New York Yankees (69-62) at Detroit Tigers (71-60)
Time/Place: 1:08 p.m., Comerica Park
SB Nation blog: Pinstripe Alley
Pitching Matchup: RHP Hiroki Kuroda (9-8, 3.94 ERA) vs. LHP Kyle Lobstein (0-0, 4.76 ERA)
The Tigers were unable to solve Hiroki Kuroda in their previous meeting this season, scoring three runs in seven innings despite having a few opportunities. They plated a run in the first inning and looked to be making solid contact, but then Kuroda was able to retire 15 of the 16 batters he faced in innings two through six. The lone hit? A home run into the Yankee Stadium jet stream off the bat of Andrew Romine. The Tigers were once again able to threaten in the seventh, but Kuroda wiggled out of trouble having allowed just one run.
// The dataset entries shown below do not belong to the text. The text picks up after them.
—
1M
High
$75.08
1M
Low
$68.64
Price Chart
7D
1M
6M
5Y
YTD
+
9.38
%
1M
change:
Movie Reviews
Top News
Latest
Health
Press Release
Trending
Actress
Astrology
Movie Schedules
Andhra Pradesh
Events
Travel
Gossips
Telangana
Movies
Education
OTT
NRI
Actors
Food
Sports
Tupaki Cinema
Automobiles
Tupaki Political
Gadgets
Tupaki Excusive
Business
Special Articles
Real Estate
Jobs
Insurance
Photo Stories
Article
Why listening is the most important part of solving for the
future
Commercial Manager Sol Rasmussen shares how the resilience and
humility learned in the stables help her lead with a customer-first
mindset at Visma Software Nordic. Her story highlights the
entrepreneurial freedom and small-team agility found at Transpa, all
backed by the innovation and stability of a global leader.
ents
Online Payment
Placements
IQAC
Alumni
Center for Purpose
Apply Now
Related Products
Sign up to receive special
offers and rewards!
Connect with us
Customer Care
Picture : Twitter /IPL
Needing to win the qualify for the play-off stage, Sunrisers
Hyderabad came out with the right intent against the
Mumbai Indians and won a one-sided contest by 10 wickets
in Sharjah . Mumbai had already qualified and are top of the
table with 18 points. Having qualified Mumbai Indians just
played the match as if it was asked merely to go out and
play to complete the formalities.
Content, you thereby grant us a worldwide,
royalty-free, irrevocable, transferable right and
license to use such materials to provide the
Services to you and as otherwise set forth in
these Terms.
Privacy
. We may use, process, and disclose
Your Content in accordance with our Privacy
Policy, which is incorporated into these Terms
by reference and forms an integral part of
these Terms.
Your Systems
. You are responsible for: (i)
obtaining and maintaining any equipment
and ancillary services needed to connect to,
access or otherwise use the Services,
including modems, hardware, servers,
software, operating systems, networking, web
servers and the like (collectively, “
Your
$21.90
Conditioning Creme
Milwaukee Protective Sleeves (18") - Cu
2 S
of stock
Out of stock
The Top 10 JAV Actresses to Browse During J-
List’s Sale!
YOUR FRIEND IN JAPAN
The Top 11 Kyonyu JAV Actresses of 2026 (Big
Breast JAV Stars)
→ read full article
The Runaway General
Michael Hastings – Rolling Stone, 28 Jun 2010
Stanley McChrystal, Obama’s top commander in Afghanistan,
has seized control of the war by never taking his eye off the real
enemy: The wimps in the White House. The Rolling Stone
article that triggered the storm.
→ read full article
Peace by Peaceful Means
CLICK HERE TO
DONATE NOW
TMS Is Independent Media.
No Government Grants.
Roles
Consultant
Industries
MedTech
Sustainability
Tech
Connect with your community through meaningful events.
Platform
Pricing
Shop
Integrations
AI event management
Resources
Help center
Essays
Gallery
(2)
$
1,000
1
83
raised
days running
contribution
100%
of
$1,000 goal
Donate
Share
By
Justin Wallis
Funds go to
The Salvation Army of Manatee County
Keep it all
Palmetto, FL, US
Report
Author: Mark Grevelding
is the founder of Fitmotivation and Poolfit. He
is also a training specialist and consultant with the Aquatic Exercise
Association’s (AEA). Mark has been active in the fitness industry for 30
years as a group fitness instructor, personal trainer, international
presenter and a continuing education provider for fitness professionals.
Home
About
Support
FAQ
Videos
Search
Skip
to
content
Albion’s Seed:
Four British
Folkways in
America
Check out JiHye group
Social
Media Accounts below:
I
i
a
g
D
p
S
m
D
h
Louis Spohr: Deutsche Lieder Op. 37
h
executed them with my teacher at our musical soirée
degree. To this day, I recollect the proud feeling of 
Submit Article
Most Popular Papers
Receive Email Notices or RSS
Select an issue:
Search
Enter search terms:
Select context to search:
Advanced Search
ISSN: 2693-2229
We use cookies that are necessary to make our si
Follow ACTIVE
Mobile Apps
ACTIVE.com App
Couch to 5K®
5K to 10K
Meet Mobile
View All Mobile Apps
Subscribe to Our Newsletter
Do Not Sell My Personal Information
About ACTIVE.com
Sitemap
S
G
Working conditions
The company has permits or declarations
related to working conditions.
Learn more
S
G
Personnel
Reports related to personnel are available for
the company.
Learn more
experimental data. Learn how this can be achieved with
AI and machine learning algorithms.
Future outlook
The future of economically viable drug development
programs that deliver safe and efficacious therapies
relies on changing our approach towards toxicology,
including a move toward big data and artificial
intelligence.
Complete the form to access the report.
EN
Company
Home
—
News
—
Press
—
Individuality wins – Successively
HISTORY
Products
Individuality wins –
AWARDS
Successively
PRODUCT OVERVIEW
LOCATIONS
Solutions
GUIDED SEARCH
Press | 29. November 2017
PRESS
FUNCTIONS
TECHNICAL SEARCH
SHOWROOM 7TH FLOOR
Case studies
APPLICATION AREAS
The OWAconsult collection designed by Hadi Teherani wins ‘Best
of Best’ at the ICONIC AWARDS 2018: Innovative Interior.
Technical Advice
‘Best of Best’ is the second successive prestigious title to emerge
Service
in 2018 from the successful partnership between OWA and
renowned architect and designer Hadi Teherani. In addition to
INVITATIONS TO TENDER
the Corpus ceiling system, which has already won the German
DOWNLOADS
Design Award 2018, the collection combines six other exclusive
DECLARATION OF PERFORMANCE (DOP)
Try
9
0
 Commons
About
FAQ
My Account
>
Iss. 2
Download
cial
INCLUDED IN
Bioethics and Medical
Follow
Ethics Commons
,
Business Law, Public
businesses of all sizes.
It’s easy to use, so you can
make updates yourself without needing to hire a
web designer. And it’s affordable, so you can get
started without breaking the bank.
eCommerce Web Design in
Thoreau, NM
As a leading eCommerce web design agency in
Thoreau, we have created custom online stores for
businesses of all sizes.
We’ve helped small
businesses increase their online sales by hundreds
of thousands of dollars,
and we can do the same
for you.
Had the Tigers been able to capitalize on another chance or two, this could have been a very different outing for Kuroda.
That seems to be how Kuroda's 2014 season has gone, though not always in his favor. His strikeout rate is down slightly, but WHIP, FIP, and BABIP are nearly identical to the numbers he has put up over the past couple seasons. The big change? A 68.3 percent strand rate, down from the 75+ percent he has posted in each of the past three years. Here's the thing, though. Opposing batters have a lower batting average, slugging average, and OPS with runners in scoring position than they do with nobody on base. Yet, Kuroda's ERA is over a half run higher this year than in any of his past four seasons. He isn't getting hosed by his bullpen either. Kuroda has bequeathed 19 runners to the Yankees pen in 2014 and four have scored (must be nice). Last year? Eighteen and five. I'm officially stumped on this one.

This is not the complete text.